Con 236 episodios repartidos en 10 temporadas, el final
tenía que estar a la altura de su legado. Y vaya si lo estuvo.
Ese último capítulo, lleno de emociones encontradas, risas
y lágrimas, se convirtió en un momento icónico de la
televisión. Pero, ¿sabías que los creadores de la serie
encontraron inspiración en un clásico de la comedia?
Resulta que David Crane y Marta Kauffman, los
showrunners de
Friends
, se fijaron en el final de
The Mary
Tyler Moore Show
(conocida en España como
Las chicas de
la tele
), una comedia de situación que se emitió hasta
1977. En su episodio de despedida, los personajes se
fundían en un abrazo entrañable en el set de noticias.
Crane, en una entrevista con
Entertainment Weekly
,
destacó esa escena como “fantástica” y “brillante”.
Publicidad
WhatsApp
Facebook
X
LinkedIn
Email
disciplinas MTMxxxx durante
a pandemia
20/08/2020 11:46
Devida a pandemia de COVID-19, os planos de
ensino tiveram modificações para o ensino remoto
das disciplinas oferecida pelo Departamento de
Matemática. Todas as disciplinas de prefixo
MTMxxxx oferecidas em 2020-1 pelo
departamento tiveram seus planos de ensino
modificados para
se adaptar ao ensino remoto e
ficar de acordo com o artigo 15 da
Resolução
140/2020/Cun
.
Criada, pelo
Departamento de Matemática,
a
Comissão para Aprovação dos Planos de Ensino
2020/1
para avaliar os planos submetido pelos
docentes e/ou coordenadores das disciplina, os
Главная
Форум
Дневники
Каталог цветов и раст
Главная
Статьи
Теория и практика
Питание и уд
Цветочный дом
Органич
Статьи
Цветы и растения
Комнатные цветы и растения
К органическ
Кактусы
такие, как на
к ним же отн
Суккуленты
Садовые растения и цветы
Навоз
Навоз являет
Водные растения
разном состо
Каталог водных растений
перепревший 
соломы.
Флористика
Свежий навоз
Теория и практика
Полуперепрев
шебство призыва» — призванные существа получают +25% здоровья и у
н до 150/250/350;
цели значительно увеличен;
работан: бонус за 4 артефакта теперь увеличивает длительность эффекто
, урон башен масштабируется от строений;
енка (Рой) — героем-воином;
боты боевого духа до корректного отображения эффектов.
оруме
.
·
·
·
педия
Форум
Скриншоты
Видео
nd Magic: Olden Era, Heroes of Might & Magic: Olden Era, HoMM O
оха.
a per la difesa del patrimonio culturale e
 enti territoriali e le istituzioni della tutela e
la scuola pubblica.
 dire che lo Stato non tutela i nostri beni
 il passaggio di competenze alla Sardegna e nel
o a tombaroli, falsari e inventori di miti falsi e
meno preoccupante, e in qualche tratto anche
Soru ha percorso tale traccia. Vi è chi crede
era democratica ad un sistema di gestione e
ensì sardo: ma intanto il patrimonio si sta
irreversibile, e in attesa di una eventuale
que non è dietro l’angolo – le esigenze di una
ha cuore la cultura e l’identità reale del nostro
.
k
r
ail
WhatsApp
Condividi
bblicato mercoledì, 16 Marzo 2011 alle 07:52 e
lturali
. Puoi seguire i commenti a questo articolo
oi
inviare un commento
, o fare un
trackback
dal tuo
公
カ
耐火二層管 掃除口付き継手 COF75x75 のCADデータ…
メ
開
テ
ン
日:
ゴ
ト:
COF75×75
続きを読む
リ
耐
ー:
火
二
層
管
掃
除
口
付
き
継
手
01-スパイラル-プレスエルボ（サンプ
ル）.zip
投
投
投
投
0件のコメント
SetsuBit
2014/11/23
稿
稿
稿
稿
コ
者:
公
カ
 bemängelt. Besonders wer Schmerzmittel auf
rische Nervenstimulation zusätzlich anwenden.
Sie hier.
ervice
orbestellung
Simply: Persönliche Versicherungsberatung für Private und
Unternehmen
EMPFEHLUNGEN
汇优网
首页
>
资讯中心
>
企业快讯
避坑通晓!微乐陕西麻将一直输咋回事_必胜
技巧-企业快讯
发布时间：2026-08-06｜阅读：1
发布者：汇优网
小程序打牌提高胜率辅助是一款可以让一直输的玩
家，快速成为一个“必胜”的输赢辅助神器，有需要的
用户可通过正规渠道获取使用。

--------------------

To do: When the line containing "y lágrimas, se" is reached, include it and stop. Until then, output each line of the entries exactly as given, starting from the first.

Expected answer:
Con 236 episodios repartidos en 10 temporadas, el final
tenía que estar a la altura de su legado. Y vaya si lo estuvo.
Ese último capítulo, lleno de emociones encontradas, risas
y lágrimas, se convirtió en un momento icónico de la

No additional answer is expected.